A Clear View from Delft A new book explores the work of Vermeer, an enigma among 17th century Dutch artists

  • Share
  • Read Later

The enduring appeal of Johannes Vermeer-a new exhibition of his paintings has proved a runaway success at the Metropolitan Museum in New York City and transfers to London's National Gallery in June-is based on an enigma. The master of precision, mood and detail, Vermeer nevertheless avoided all that is discordant and jarring-what Anthony Bailey, in his engrossing new book A View of Delft (Chatto & Windus; 272 pages), terms "the messiness of life."
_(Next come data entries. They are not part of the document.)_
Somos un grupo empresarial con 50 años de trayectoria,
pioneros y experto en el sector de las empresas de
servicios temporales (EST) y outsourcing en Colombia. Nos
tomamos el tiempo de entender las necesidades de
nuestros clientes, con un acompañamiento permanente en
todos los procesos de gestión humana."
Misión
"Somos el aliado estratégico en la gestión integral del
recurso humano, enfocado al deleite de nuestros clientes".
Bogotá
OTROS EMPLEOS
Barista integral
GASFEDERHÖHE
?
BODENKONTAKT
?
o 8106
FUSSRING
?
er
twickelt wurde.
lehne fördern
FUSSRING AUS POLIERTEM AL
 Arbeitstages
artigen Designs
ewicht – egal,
What takes Bailey's book beyond the narrow confines of art history is his ability to see Vermeer in the context of life in mid-17th century Holland. To survive, an artist needed wealthy patrons-and the more the better. Vermeer had few benefactors, and he gained no more than a quarter of his income from painting; most came from his mother-in-law and his work as an art dealer. While contemporaries like Rembrandt and Frans Hals specialized in large canvases, lively down-to-earth realism and volume-40 or 50 paintings a year-Vermeer concentrated on interiors and demure women, and managed only a couple of works annually: small, frozen-in-time images with what Bailey calls, "the reality of dreams."
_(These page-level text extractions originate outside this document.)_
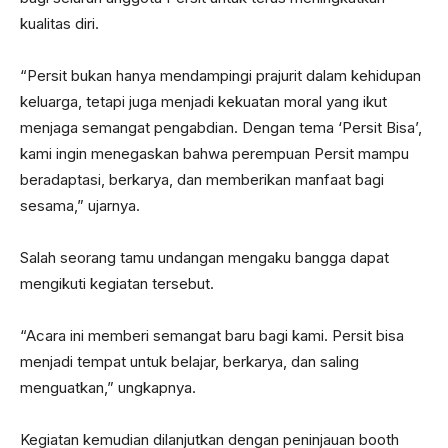
kualitas diri.
“Persit bukan hanya mendampingi prajurit dalam kehidupan
keluarga, tetapi juga menjadi kekuatan moral yang ikut
menjaga semangat pengabdian. Dengan tema ‘Persit Bisa’,
kami ingin menegaskan bahwa perempuan Persit mampu
beradaptasi, berkarya, dan memberikan manfaat bagi
sesama,” ujarnya.
Salah seorang tamu undangan mengaku bangga dapat
mengikuti kegiatan tersebut.
“Acara ini memberi semangat baru bagi kami. Persit bisa
menjadi tempat untuk belajar, berkarya, dan saling
menguatkan,” ungkapnya.
Kegiatan kemudian dilanjutkan dengan peninjauan booth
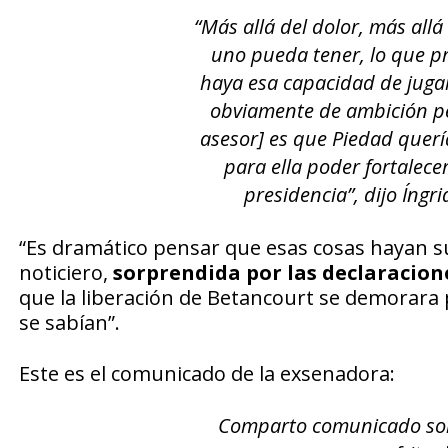
“Más allá del dolor, más al
uno pueda tener, lo que p
haya esa capacidad de jugar
obviamente de ambición pe
asesor] es que Piedad quería
para ella poder fortalecer
presidencia”, dijo Íngr
“Es dramático pensar que esas cosas hayan s
noticiero,
sorprendida por las declaracion
que la liberación de Betancourt se demorara p
se sabían”.
Este es el comunicado de la exsenadora:
Comparto comunicado sobr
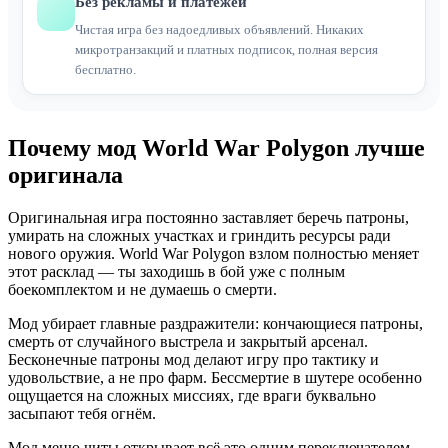
Без рекламы и платежей
Чистая игра без надоедливых объявлений. Никаких
микротранзакций и платных подписок, полная версия
бесплатно.
Почему мод World War Polygon лучше
оригинала
Оригинальная игра постоянно заставляет беречь патроны,
умирать на сложных участках и гриндить ресурсы ради
нового оружия. World War Polygon взлом полностью меняет
этот расклад — ты заходишь в бой уже с полным
боекомплектом и не думаешь о смерти.
Мод убирает главные раздражители: кончающиеся патроны,
смерть от случайного выстрела и закрытый арсенал.
Бесконечные патроны мод делают игру про тактику и
удовольствие, а не про фарм. Бессмертие в шутере особенно
ощущается на сложных миссиях, где враги буквально
засыпают тебя огнём.
Мод меню читы открывает всё это одним переключателем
The son of an innkeeper, Vermeer was the father of 15 children, a Roman Catholic-leaning Protestant and a home-towner who rarely left Delft. But this is about all we know; no character descriptions or other salient facts exist. In his short life -born in 1632, died in 1675 of unknown causes although his wife, Catharina, blamed "decay and decadence"-he was never particularly successful. It was not until 1866, when a radical French critic named Thophile Thor wrote three articles about him, that the art world beyond Holland took much notice.

What Thor recognized was the revolutionary in Vermeer-his emphasis on a perfected state of life without external intrusions and noise, his stress on form rather than function and his extraordinary command of perspective. Thor was writing at the dawn of photography, which helped artists see in a new way. Vermeer had broken the mold two centuries earlier.

Of course today Vermeer is acknowledged as one of the leading artists of the past 500 years. His influence extended to the Impressionists, Marcel Proust-even crime. Many of his 35 works have been stolen (one, The Concert, is still missing), and in the 1930s and '40s a forger named Hans van Meegeren made millions of dollars with at least six high-class fakes before being caught and imprisoned.

The man from Delft might have smiled at Van Meegeren's efforts. Few of his own subjects were original, he was ruthless in his pursuit of objectives, strove for perfection over volume and borrowed ideas liberally. But there any comparison must end. In a Vermeer painting serenity prevails and, as Bailey notes, a viewer is taken into a room and invited to walk around and talk to those present. It is this unique intimacy that ensured Vermeer's reputation over time, and that continues to enthrall.